WHAT YOU SHOULD DO
Below this task are records; return each one exactly and omit its images.

Stored items:
· · · · · · ·

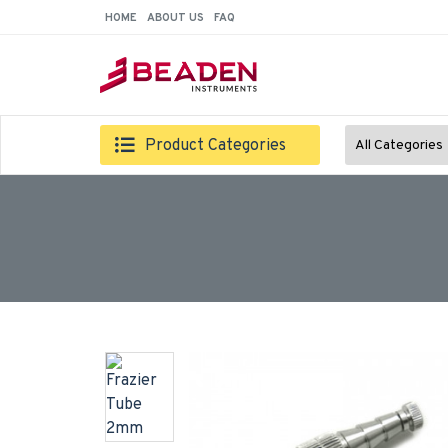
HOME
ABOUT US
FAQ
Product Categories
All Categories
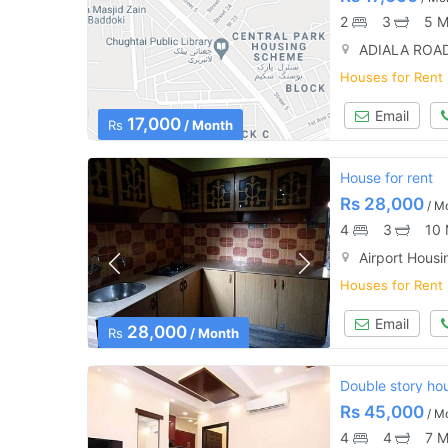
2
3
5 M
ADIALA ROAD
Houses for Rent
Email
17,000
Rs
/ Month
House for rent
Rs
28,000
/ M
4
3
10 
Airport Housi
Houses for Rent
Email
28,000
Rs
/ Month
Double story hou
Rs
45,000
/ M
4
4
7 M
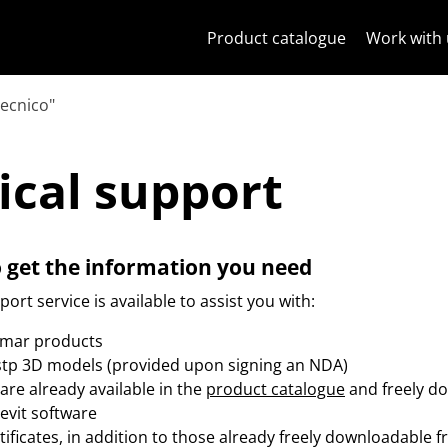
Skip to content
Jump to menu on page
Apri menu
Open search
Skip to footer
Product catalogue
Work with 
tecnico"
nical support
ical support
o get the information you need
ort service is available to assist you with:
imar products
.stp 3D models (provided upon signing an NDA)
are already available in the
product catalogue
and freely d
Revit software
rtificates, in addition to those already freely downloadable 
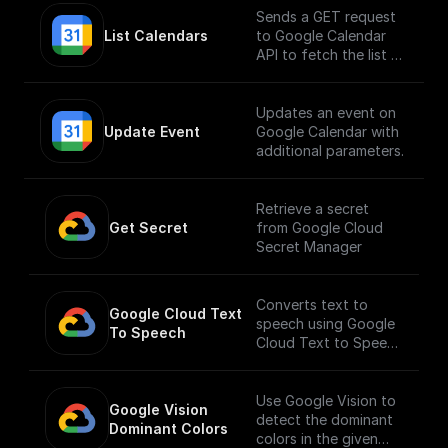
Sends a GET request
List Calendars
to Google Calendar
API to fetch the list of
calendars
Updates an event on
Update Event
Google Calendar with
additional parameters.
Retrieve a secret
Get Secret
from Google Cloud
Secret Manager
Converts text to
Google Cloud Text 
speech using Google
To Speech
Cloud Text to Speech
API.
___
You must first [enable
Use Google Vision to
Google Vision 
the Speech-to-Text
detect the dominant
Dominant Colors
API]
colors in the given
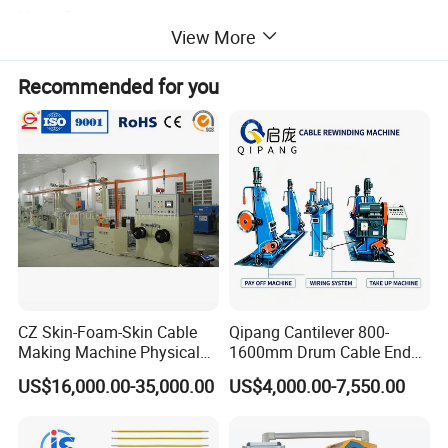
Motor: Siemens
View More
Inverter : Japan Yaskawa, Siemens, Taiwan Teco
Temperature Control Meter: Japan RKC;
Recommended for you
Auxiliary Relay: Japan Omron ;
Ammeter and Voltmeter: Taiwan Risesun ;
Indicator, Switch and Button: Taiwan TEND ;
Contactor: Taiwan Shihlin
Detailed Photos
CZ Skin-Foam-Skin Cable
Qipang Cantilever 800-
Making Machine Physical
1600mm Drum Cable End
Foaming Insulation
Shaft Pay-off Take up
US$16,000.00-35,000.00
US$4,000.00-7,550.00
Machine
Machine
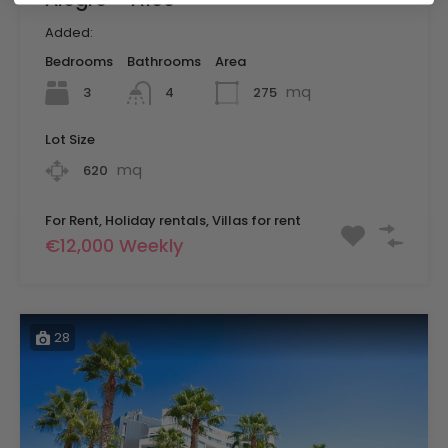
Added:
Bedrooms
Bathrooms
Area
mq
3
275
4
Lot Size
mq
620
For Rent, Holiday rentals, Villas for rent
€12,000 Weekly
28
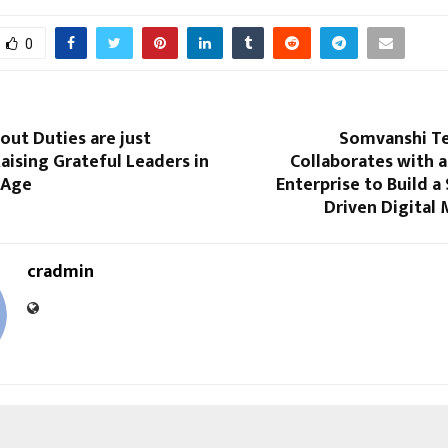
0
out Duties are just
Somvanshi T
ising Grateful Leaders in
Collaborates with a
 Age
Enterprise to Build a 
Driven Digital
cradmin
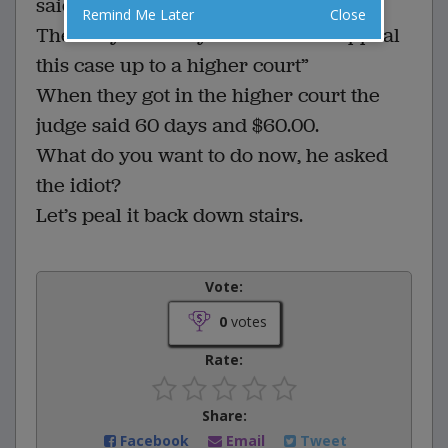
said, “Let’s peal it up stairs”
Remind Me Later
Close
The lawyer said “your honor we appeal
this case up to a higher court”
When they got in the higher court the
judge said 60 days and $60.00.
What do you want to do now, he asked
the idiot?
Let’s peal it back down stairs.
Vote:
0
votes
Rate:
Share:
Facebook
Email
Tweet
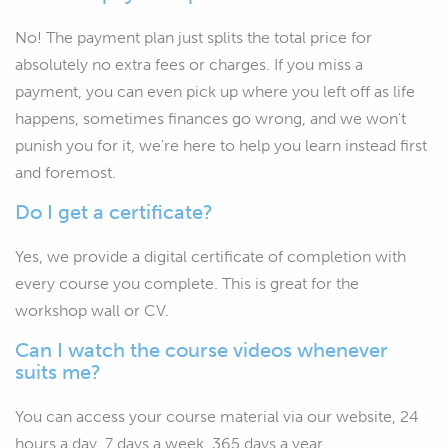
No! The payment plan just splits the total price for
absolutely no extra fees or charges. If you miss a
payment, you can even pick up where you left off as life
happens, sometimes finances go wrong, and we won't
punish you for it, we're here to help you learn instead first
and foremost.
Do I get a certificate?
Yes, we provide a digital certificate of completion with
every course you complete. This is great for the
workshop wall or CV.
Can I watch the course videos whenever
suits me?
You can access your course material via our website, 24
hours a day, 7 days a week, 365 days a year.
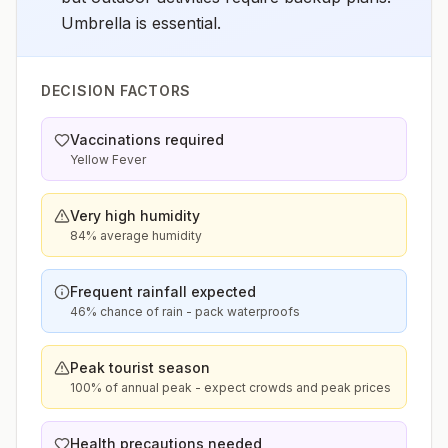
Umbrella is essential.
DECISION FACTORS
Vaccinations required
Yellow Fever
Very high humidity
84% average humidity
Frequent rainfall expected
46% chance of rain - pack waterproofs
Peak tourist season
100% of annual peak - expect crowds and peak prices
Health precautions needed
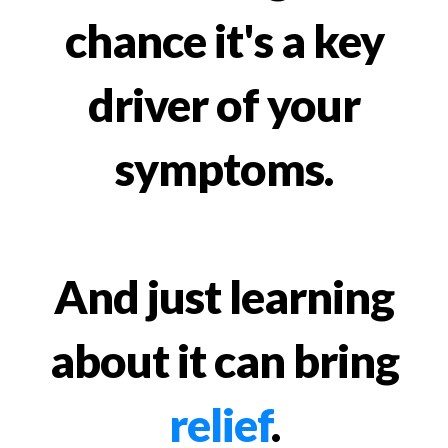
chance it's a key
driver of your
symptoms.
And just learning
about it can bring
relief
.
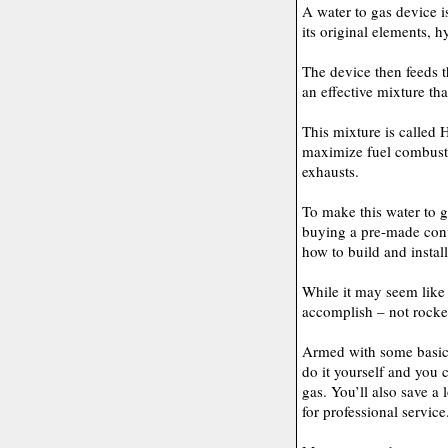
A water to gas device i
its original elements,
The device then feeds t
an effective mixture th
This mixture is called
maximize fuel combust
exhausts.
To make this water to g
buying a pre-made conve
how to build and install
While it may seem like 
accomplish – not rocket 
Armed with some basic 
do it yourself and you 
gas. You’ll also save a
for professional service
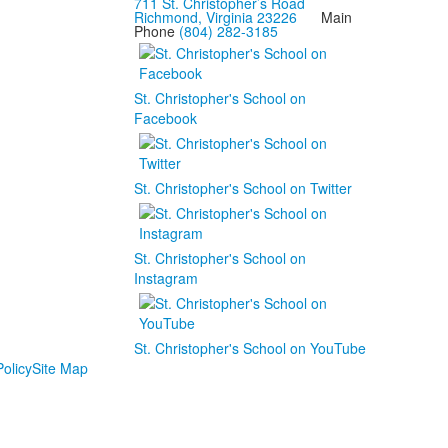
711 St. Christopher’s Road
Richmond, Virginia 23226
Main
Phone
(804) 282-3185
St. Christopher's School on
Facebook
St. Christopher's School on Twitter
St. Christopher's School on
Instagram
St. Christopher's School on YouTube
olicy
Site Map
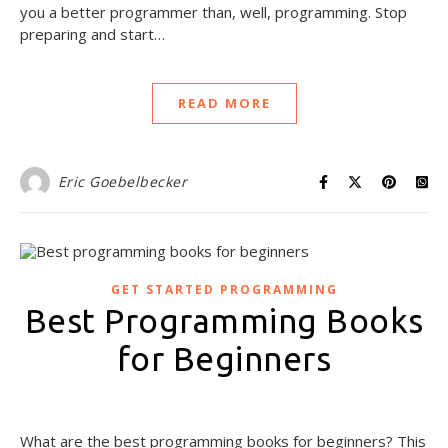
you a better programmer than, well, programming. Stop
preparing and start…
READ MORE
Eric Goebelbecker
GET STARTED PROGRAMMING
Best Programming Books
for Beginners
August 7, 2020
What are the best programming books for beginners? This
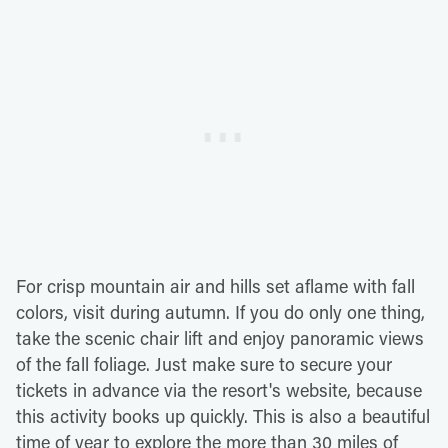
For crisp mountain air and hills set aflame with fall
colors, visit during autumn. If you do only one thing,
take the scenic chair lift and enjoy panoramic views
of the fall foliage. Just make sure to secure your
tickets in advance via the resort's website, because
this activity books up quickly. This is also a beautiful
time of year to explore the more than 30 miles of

· · · · · · ·

TASK RESULT
HOME
ABOUT US
FAQ
Product Categories
All Categories
2
3
5 M
ADIALA ROAD
Houses for Rent
Email
17,000
Rs
/ Month
House for rent
Rs
28,000
/ M
4
3
10 
Airport Housi
Houses for Rent
Email
28,000
Rs
/ Month
Double story hou
Rs
45,000
/ M
4
4
7 M
Skip to content
Jump to menu on page
Apri menu
Open search
Skip to footer
Product catalogue
Work with 
tecnico"
nical support
ical support
o get the information you need
ort service is available to assist you with:
imar products
.stp 3D models (provided upon signing an NDA)
are already available in the
product catalogue
and freely d
Revit software
rtificates, in addition to those already freely downloadable 
Sends a GET request
List Calendars
to Google Calendar
API to fetch the list of
calendars
Updates an event on
Update Event
Google Calendar with
additional parameters.
Retrieve a secret
Get Secret
from Google Cloud
Secret Manager
Converts text to
Google Cloud Text 
speech using Google
To Speech
Cloud Text to Speech
API.
___
You must first [enable
Use Google Vision to
Google Vision 
the Speech-to-Text
detect the dominant
Dominant Colors
API]
colors in the given
Motor: Siemens
View More
Inverter : Japan Yaskawa, Siemens, Taiwan Teco
Temperature Control Meter: Japan RKC;
Recommended for you
Auxiliary Relay: Japan Omron ;
Ammeter and Voltmeter: Taiwan Risesun ;
Indicator, Switch and Button: Taiwan TEND ;
Contactor: Taiwan Shihlin
Detailed Photos
CZ Skin-Foam-Skin Cable
Qipang Cantilever 800-
Making Machine Physical
1600mm Drum Cable End
Foaming Insulation
Shaft Pay-off Take up
US$16,000.00-35,000.00
US$4,000.00-7,550.00
Machine
Machine
Added:
Bedrooms
Bathrooms
Area
mq
3
275
4
Lot Size
mq
620
For Rent, Holiday rentals, Villas for rent
€12,000 Weekly
28
0
out Duties are just
Somvanshi T
ising Grateful Leaders in
Collaborates with a
 Age
Enterprise to Build a 
Driven Digital
cradmin
said, “Let’s peal it up stairs”
Remind Me Later
Close
The lawyer said “your honor we appeal
this case up to a higher court”
When they got in the higher court the
judge said 60 days and $60.00.
What do you want to do now, he asked
the idiot?
Let’s peal it back down stairs.
Vote:
0
votes
Rate:
Share:
Facebook
Email
Tweet
No! The payment plan just splits the total price for
absolutely no extra fees or charges. If you miss a
payment, you can even pick up where you left off as life
happens, sometimes finances go wrong, and we won't
punish you for it, we're here to help you learn instead first
and foremost.
Do I get a certificate?
Yes, we provide a digital certificate of completion with
every course you complete. This is great for the
workshop wall or CV.
Can I watch the course videos whenever
suits me?
You can access your course material via our website, 24
hours a day, 7 days a week, 365 days a year.
Umbrella is essential.
DECISION FACTORS
Vaccinations required
Yellow Fever
Very high humidity
84% average humidity
Frequent rainfall expected
46% chance of rain - pack waterproofs
Peak tourist season
100% of annual peak - expect crowds and peak prices
Health precautions needed
chance it's a key
driver of your
symptoms.
And just learning
about it can bring
relief
.
A water to gas device i
its original elements,
The device then feeds t
an effective mixture th
This mixture is called
maximize fuel combust
exhausts.
To make this water to g
buying a pre-made conve
how to build and install
While it may seem like 
accomplish – not rocket 
Armed with some basic 
do it yourself and you 
gas. You’ll also save a
for professional service
711 St. Christopher’s Road
Richmond, Virginia 23226
Main
Phone
(804) 282-3185
St. Christopher's School on
Facebook
St. Christopher's School on Twitter
St. Christopher's School on
Instagram
St. Christopher's School on YouTube
olicy
Site Map
you a better programmer than, well, programming. Stop
preparing and start…
READ MORE
Eric Goebelbecker
GET STARTED PROGRAMMING
Best Programming Books
for Beginners
August 7, 2020
What are the best programming books for beginners? This
For crisp mountain air and hills set aflame with fall
colors, visit during autumn. If you do only one thing,
take the scenic chair lift and enjoy panoramic views
of the fall foliage. Just make sure to secure your
tickets in advance via the resort's website, because
this activity books up quickly. This is also a beautiful
time of year to explore the more than 30 miles of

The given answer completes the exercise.